2ドアのギブリ復活を願う声も多い
だが、マセラティにとって不利だったのは、ランボルギーニがミウラでV型12気筒エンジンのミッドシップを、またフェラーリはデイトナでフロント搭載ながらV型12気筒エンジンの採用を実現していたのに対し、ギブリは4.7リッターのV型8気筒エンジンをフロントに搭載するという技術的なハンデがあったことだった。
しかしながら、1970年までの前期型では330馬力だった最高出力を、排気量を4.9リッターに拡大した後期型では335馬力へとチューニングを進め、最高速では最終的に280km/hを主張するに至ったのだ。参考までにミウラのファーストモデルである、P400に搭載された4リッター V型12気筒エンジンの最高出力は350馬力。両車は完全なライバル関係にあったこともこの数字は証明している。
ギブリには1969年にオープンモデルのスパイダーも追加設定された。
こちらも1970年には排気量が4.9リッターの高性能エンジンの搭載が実現している。
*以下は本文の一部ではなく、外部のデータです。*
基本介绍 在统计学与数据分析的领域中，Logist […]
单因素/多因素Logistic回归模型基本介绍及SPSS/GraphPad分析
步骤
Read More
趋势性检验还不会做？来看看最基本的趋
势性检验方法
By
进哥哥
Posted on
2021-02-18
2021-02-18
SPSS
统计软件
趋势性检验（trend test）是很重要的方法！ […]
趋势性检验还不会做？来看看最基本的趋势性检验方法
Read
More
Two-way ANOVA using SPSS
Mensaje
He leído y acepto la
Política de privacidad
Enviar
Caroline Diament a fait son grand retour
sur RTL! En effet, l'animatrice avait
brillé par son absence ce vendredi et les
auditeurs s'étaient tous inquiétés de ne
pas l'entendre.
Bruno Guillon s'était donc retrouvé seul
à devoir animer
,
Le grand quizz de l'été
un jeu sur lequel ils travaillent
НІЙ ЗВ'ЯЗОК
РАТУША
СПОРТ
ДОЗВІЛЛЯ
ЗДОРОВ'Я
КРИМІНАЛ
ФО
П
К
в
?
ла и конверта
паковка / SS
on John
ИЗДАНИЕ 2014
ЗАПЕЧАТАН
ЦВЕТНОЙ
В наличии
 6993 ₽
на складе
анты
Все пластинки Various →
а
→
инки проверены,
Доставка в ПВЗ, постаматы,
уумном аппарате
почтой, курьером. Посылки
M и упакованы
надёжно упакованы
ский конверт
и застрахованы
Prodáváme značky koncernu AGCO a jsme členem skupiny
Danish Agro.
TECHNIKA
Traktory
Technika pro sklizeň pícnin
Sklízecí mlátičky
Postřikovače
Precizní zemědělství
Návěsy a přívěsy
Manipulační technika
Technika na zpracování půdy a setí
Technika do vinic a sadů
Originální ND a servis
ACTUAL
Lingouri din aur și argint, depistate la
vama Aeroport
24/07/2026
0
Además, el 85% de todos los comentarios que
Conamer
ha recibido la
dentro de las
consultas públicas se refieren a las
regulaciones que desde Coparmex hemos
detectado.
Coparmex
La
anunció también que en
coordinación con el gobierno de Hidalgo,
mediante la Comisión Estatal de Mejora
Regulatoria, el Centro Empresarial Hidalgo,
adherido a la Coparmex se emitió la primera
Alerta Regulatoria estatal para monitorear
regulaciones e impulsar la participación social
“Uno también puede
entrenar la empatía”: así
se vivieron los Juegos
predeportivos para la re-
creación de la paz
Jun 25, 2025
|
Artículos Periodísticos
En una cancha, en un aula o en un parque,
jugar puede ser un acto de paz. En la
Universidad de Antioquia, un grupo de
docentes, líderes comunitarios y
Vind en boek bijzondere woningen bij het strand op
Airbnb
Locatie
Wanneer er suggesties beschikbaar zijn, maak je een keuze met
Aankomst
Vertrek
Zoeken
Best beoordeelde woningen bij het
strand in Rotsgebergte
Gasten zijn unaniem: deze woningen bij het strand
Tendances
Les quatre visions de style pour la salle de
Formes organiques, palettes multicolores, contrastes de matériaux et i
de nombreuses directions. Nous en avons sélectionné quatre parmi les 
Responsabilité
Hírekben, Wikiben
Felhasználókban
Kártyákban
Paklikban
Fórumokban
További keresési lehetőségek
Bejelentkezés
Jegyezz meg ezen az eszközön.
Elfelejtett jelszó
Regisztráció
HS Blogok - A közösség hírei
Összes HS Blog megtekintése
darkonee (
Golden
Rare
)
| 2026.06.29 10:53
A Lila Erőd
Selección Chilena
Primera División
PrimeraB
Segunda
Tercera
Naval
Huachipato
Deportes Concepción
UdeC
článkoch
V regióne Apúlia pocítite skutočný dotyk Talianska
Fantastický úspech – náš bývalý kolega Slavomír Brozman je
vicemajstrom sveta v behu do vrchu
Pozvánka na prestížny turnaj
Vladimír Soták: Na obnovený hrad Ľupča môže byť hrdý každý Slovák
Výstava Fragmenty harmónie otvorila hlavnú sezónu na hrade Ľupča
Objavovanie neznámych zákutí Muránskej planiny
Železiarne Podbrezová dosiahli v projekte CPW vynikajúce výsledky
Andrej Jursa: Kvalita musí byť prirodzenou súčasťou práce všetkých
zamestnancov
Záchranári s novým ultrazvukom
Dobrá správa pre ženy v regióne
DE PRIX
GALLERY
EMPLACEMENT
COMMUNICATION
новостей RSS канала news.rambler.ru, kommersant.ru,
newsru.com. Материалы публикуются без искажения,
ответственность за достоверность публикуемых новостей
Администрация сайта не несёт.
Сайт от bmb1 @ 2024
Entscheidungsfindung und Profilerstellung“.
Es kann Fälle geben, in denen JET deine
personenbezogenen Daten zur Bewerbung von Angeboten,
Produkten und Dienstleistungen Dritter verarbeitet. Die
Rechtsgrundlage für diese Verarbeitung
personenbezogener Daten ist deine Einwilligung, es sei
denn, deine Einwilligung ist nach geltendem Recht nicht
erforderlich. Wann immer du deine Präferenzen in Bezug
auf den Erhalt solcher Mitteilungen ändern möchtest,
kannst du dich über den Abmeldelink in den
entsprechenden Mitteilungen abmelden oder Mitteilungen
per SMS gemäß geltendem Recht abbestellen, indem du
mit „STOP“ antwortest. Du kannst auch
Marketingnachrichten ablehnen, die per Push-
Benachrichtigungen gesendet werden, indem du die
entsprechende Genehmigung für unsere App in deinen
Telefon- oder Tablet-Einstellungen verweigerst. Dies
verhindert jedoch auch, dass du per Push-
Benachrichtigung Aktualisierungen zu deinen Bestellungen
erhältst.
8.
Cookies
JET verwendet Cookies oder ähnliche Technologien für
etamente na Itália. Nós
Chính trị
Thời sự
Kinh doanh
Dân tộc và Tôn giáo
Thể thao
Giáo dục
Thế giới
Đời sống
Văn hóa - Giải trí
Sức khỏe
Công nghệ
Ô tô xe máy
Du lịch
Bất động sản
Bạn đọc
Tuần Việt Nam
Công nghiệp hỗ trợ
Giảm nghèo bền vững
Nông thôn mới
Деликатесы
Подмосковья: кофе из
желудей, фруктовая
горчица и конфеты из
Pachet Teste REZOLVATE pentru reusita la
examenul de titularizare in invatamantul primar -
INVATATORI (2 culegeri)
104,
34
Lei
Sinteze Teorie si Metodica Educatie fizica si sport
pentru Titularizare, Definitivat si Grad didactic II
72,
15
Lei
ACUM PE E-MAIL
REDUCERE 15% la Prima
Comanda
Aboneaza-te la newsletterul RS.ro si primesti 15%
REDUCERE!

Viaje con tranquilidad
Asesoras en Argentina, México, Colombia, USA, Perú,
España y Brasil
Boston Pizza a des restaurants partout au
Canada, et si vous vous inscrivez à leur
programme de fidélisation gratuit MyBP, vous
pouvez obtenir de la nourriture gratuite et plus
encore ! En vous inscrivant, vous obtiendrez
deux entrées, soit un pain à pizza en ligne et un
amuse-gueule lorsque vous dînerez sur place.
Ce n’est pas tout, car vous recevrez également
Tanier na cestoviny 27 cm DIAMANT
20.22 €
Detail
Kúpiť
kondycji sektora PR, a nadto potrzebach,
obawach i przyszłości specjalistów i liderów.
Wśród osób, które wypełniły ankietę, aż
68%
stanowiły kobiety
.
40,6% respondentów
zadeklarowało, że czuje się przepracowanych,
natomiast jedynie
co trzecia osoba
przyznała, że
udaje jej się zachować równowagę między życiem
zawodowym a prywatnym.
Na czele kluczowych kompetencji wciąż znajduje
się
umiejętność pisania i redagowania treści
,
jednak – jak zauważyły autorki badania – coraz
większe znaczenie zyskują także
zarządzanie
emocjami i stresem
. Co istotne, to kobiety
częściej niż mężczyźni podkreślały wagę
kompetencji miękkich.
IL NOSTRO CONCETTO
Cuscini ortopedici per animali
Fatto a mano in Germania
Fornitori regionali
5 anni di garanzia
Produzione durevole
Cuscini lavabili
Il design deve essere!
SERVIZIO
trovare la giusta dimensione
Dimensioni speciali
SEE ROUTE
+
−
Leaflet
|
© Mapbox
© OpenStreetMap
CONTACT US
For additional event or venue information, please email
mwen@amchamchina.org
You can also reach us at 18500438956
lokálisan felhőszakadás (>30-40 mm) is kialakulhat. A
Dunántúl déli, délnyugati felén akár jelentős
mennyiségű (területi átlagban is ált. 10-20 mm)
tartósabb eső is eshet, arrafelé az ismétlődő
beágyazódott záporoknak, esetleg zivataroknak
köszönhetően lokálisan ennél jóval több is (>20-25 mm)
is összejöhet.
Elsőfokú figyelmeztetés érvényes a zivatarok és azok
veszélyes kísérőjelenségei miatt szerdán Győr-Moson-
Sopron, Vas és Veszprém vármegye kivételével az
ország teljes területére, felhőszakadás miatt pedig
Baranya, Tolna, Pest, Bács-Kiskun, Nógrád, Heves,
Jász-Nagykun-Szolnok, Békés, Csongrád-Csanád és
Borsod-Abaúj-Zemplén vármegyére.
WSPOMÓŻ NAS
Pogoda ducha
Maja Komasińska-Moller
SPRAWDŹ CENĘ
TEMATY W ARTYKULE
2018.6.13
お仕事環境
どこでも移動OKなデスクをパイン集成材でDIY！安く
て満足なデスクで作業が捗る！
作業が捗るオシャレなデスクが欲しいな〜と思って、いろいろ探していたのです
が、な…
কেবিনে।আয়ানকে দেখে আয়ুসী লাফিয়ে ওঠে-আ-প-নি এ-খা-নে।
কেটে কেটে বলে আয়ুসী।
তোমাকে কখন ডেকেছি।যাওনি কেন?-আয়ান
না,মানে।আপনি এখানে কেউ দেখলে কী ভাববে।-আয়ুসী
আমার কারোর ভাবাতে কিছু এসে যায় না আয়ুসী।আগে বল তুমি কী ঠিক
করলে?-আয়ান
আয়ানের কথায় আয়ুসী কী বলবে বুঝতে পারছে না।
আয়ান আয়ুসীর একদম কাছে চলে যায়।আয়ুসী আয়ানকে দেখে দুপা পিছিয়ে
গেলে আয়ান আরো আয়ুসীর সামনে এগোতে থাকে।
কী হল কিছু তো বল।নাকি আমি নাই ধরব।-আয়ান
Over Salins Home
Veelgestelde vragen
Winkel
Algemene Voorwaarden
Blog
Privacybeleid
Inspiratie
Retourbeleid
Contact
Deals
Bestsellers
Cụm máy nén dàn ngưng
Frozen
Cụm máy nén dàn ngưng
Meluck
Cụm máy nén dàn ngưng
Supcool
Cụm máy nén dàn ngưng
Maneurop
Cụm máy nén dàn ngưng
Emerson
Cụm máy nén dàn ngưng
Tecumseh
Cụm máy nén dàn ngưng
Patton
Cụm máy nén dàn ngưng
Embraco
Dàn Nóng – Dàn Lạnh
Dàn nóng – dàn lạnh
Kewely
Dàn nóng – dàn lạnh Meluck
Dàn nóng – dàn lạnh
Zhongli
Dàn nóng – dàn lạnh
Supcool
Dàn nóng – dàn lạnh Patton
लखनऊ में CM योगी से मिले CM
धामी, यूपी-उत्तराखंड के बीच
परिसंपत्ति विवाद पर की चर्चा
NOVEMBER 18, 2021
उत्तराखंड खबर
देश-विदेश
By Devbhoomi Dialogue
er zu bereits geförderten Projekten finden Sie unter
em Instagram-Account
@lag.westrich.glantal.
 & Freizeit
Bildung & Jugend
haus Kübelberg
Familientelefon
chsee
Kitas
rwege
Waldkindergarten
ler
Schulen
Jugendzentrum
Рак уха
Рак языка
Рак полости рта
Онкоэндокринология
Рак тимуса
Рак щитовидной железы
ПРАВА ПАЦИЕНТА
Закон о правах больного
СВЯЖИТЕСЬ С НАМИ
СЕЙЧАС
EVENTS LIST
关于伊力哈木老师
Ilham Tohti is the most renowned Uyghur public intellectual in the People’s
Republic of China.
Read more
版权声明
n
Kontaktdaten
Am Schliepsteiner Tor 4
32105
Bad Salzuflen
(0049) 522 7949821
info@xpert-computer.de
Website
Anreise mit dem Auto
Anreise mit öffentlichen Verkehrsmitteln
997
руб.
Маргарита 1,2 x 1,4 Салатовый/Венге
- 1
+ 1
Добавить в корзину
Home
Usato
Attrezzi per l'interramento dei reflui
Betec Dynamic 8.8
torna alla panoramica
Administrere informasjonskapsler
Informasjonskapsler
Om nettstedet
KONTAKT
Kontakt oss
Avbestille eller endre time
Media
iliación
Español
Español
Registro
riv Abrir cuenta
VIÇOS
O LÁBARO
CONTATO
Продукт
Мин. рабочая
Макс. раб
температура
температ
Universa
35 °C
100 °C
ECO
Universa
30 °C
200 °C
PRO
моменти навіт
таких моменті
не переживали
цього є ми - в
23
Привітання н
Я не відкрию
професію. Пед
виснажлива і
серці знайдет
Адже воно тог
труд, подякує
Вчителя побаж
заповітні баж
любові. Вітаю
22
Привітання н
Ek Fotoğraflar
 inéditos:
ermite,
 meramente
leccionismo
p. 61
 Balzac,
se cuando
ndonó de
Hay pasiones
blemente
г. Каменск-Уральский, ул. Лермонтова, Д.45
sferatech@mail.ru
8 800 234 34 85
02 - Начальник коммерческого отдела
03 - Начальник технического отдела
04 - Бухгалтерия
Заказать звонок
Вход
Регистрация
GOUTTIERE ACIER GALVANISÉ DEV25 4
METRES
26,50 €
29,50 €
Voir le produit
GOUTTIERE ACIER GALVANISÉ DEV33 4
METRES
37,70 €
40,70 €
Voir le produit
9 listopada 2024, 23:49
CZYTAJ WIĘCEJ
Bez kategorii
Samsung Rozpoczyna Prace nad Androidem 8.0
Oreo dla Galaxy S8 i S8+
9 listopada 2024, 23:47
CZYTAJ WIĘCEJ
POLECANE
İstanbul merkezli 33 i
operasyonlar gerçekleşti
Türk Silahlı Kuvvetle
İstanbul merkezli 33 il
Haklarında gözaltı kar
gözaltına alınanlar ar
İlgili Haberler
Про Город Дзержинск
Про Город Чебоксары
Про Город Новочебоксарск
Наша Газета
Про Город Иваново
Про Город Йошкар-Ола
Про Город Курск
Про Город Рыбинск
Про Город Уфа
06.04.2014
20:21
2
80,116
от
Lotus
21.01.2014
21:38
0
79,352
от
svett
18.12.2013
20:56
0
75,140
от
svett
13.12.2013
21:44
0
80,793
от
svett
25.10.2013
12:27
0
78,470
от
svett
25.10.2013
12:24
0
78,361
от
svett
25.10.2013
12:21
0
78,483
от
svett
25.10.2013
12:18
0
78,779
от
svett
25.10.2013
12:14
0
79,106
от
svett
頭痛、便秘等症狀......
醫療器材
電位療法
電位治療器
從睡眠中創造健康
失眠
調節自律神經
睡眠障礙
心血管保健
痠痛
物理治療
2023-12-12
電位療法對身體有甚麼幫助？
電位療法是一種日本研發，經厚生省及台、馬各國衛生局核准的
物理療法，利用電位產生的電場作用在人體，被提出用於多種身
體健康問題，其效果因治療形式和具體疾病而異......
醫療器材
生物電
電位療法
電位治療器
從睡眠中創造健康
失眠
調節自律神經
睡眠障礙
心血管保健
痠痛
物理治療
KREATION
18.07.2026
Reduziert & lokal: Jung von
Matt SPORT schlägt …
ギブリの生産台数は、クーペが1966年から1973年までの間に1149台。やはりカロッツェリア・ギアの手によってボディが作られたスパイダーは、1968年から1973年までに125台という数字だ。いずれのボディでも5速MTと3速ATの選択ができたこと、そして何より高級高性能GTとしての走りが高く評価されたことが、この数字を達成できた理由にほかならなかった。
古くからのスーパーカーのファンとしては、再びギブリの名が、4ドアセダンではなく流麗な2ドアモデルのそれとして戻ってきてほしいという気持ちも大きいに違いない。